»»

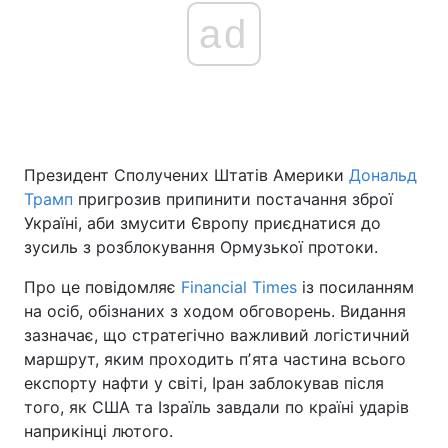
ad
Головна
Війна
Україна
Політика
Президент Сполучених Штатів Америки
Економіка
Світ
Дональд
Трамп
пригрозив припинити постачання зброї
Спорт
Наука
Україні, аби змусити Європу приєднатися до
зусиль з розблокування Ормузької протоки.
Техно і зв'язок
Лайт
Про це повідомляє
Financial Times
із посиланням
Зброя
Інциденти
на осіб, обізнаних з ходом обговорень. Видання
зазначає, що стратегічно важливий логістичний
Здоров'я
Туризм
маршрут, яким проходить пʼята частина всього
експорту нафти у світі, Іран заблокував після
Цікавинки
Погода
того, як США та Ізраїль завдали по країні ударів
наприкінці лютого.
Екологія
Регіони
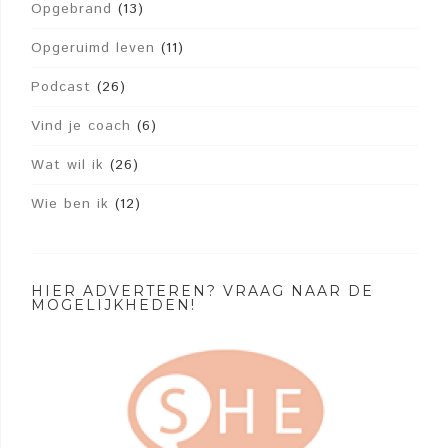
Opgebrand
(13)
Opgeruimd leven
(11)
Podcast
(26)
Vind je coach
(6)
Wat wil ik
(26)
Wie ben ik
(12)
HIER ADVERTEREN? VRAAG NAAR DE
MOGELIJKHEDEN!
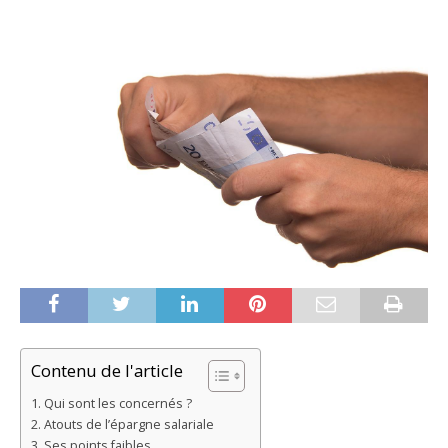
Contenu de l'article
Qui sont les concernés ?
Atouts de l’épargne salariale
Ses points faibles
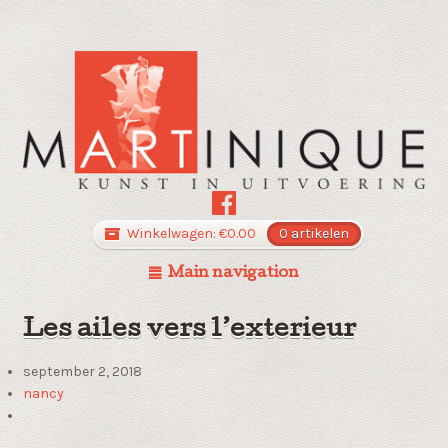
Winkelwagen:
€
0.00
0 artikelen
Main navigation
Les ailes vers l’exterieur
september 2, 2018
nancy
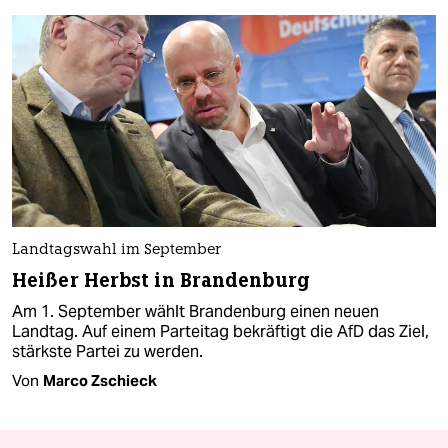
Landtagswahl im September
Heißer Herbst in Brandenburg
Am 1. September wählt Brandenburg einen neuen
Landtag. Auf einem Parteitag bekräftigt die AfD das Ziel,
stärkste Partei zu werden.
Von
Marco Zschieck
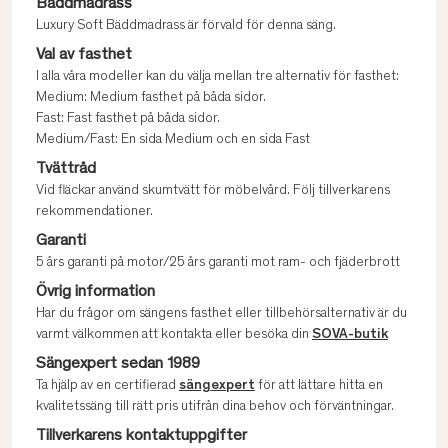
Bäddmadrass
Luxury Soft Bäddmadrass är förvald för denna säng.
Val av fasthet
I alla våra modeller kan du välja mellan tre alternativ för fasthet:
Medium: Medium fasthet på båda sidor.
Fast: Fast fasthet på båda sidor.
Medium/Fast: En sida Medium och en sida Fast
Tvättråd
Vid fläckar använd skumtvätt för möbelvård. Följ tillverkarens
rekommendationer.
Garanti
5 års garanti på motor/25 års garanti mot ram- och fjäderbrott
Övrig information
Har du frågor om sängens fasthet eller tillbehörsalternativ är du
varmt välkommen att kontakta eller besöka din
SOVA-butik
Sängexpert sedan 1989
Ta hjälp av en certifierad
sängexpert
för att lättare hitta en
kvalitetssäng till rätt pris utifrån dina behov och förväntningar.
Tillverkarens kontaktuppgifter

««

Reproduce the records verbatim, omitting all images they contain.

**Written reply**
ad
Головна
Війна
Україна
Політика
Президент Сполучених Штатів Америки
Економіка
Світ
Дональд
Трамп
пригрозив припинити постачання зброї
Спорт
Наука
Україні, аби змусити Європу приєднатися до
зусиль з розблокування Ормузької протоки.
Техно і зв'язок
Лайт
Про це повідомляє
Financial Times
із посиланням
Зброя
Інциденти
на осіб, обізнаних з ходом обговорень. Видання
зазначає, що стратегічно важливий логістичний
Здоров'я
Туризм
маршрут, яким проходить пʼята частина всього
експорту нафти у світі, Іран заблокував після
Цікавинки
Погода
того, як США та Ізраїль завдали по країні ударів
наприкінці лютого.
Екологія
Регіони
Opgebrand
(13)
Opgeruimd leven
(11)
Podcast
(26)
Vind je coach
(6)
Wat wil ik
(26)
Wie ben ik
(12)
HIER ADVERTEREN? VRAAG NAAR DE
MOGELIJKHEDEN!
Contenu de l'article
Qui sont les concernés ?
Atouts de l’épargne salariale
Ses points faibles
Winkelwagen:
€
0.00
0 artikelen
Main navigation
Les ailes vers l’exterieur
september 2, 2018
nancy
Landtagswahl im September
Heißer Herbst in Brandenburg
Am 1. September wählt Brandenburg einen neuen
Landtag. Auf einem Parteitag bekräftigt die AfD das Ziel,
stärkste Partei zu werden.
Von
Marco Zschieck
Bäddmadrass
Luxury Soft Bäddmadrass är förvald för denna säng.
Val av fasthet
I alla våra modeller kan du välja mellan tre alternativ för fasthet:
Medium: Medium fasthet på båda sidor.
Fast: Fast fasthet på båda sidor.
Medium/Fast: En sida Medium och en sida Fast
Tvättråd
Vid fläckar använd skumtvätt för möbelvård. Följ tillverkarens
rekommendationer.
Garanti
5 års garanti på motor/25 års garanti mot ram- och fjäderbrott
Övrig information
Har du frågor om sängens fasthet eller tillbehörsalternativ är du
varmt välkommen att kontakta eller besöka din
SOVA-butik
Sängexpert sedan 1989
Ta hjälp av en certifierad
sängexpert
för att lättare hitta en
kvalitetssäng till rätt pris utifrån dina behov och förväntningar.
Tillverkarens kontaktuppgifter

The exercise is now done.